Data to process:
* * * * * * *

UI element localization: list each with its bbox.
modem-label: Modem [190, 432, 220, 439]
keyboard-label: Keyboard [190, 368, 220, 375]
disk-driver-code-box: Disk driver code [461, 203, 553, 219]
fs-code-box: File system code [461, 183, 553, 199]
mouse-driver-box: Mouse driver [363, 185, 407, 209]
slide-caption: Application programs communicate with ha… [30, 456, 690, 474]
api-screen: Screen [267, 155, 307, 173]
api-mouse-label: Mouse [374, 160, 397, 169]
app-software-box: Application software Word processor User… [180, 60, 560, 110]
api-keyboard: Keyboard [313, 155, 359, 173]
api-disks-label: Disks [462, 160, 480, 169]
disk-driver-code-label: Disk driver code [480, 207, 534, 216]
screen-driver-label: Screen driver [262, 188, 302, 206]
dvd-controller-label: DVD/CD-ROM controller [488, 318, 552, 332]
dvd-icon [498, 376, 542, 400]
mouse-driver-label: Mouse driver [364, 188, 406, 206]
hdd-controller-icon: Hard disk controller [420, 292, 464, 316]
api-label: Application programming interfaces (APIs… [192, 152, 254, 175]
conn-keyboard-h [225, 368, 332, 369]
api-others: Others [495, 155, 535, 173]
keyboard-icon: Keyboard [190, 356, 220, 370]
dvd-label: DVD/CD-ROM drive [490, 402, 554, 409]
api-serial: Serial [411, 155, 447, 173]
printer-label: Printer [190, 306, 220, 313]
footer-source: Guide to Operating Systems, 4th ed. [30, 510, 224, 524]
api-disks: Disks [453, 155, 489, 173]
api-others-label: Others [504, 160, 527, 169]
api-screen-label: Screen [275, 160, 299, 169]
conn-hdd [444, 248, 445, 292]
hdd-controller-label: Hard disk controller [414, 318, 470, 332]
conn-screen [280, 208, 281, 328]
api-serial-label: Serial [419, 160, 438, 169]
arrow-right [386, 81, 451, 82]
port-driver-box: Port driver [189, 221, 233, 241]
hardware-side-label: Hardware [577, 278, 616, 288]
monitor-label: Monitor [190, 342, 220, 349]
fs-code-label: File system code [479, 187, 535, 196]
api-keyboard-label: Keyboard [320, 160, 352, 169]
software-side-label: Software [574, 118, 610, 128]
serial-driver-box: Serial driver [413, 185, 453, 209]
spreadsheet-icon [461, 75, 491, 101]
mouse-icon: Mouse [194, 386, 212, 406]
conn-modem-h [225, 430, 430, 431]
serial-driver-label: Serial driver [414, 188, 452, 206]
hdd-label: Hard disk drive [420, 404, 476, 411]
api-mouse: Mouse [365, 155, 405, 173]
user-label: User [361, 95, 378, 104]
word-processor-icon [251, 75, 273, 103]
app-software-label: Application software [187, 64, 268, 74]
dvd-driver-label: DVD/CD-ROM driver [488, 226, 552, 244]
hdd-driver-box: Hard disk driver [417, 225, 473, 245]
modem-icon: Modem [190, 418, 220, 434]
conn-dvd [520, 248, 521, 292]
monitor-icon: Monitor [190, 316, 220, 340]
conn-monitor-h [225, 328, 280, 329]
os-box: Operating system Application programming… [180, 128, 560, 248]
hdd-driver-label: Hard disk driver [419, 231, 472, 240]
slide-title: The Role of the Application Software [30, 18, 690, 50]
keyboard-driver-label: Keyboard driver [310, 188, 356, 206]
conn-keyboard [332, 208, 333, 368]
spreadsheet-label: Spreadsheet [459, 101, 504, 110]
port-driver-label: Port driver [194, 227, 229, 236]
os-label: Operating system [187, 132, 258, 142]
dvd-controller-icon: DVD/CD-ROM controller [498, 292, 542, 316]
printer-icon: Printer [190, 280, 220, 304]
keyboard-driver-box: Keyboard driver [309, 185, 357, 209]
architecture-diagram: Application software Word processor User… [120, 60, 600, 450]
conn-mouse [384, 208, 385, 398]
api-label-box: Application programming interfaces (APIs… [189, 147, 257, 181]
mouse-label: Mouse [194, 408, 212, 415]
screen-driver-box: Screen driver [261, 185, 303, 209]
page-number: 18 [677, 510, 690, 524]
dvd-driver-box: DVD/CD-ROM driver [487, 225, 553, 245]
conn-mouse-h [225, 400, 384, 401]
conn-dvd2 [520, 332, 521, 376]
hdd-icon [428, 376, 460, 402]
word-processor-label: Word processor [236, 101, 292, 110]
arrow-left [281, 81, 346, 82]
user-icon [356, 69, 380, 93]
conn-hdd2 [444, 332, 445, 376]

* * * * * * *

About this exercise:
Copy every line of the listing above exactly.

Exercise answer:
UI element localization: list each with its bbox.
modem-label: Modem [190, 432, 220, 439]
keyboard-label: Keyboard [190, 368, 220, 375]
disk-driver-code-box: Disk driver code [461, 203, 553, 219]
fs-code-box: File system code [461, 183, 553, 199]
mouse-driver-box: Mouse driver [363, 185, 407, 209]
slide-caption: Application programs communicate with ha… [30, 456, 690, 474]
api-screen: Screen [267, 155, 307, 173]
api-mouse-label: Mouse [374, 160, 397, 169]
app-software-box: Application software Word processor User… [180, 60, 560, 110]
api-keyboard: Keyboard [313, 155, 359, 173]
api-disks-label: Disks [462, 160, 480, 169]
disk-driver-code-label: Disk driver code [480, 207, 534, 216]
screen-driver-label: Screen driver [262, 188, 302, 206]
dvd-controller-label: DVD/CD-ROM controller [488, 318, 552, 332]
dvd-icon [498, 376, 542, 400]
mouse-driver-label: Mouse driver [364, 188, 406, 206]
hdd-controller-icon: Hard disk controller [420, 292, 464, 316]
api-label: Application programming interfaces (APIs… [192, 152, 254, 175]
conn-keyboard-h [225, 368, 332, 369]
api-others: Others [495, 155, 535, 173]
keyboard-icon: Keyboard [190, 356, 220, 370]
dvd-label: DVD/CD-ROM drive [490, 402, 554, 409]
api-serial: Serial [411, 155, 447, 173]
printer-label: Printer [190, 306, 220, 313]
footer-source: Guide to Operating Systems, 4th ed. [30, 510, 224, 524]
api-disks: Disks [453, 155, 489, 173]
api-others-label: Others [504, 160, 527, 169]
api-screen-label: Screen [275, 160, 299, 169]
conn-hdd [444, 248, 445, 292]
hdd-controller-label: Hard disk controller [414, 318, 470, 332]
conn-screen [280, 208, 281, 328]
api-serial-label: Serial [419, 160, 438, 169]
arrow-right [386, 81, 451, 82]
port-driver-box: Port driver [189, 221, 233, 241]
hardware-side-label: Hardware [577, 278, 616, 288]
monitor-label: Monitor [190, 342, 220, 349]
fs-code-label: File system code [479, 187, 535, 196]
api-keyboard-label: Keyboard [320, 160, 352, 169]
software-side-label: Software [574, 118, 610, 128]
serial-driver-box: Serial driver [413, 185, 453, 209]
spreadsheet-icon [461, 75, 491, 101]
mouse-icon: Mouse [194, 386, 212, 406]
conn-modem-h [225, 430, 430, 431]
serial-driver-label: Serial driver [414, 188, 452, 206]
hdd-label: Hard disk drive [420, 404, 476, 411]
api-mouse: Mouse [365, 155, 405, 173]
user-label: User [361, 95, 378, 104]
word-processor-icon [251, 75, 273, 103]
app-software-label: Application software [187, 64, 268, 74]
dvd-driver-label: DVD/CD-ROM driver [488, 226, 552, 244]
hdd-driver-box: Hard disk driver [417, 225, 473, 245]
modem-icon: Modem [190, 418, 220, 434]
conn-dvd [520, 248, 521, 292]
monitor-icon: Monitor [190, 316, 220, 340]
conn-monitor-h [225, 328, 280, 329]
os-box: Operating system Application programming… [180, 128, 560, 248]
hdd-driver-label: Hard disk driver [419, 231, 472, 240]
slide-title: The Role of the Application Software [30, 18, 690, 50]
keyboard-driver-label: Keyboard driver [310, 188, 356, 206]
conn-keyboard [332, 208, 333, 368]
spreadsheet-label: Spreadsheet [459, 101, 504, 110]
port-driver-label: Port driver [194, 227, 229, 236]
os-label: Operating system [187, 132, 258, 142]
dvd-controller-icon: DVD/CD-ROM controller [498, 292, 542, 316]
printer-icon: Printer [190, 280, 220, 304]
keyboard-driver-box: Keyboard driver [309, 185, 357, 209]
architecture-diagram: Application software Word processor User… [120, 60, 600, 450]
conn-mouse [384, 208, 385, 398]
api-label-box: Application programming interfaces (APIs… [189, 147, 257, 181]
mouse-label: Mouse [194, 408, 212, 415]
screen-driver-box: Screen driver [261, 185, 303, 209]
page-number: 18 [677, 510, 690, 524]
dvd-driver-box: DVD/CD-ROM driver [487, 225, 553, 245]
conn-mouse-h [225, 400, 384, 401]
conn-dvd2 [520, 332, 521, 376]
hdd-icon [428, 376, 460, 402]
word-processor-label: Word processor [236, 101, 292, 110]
arrow-left [281, 81, 346, 82]
user-icon [356, 69, 380, 93]
conn-hdd2 [444, 332, 445, 376]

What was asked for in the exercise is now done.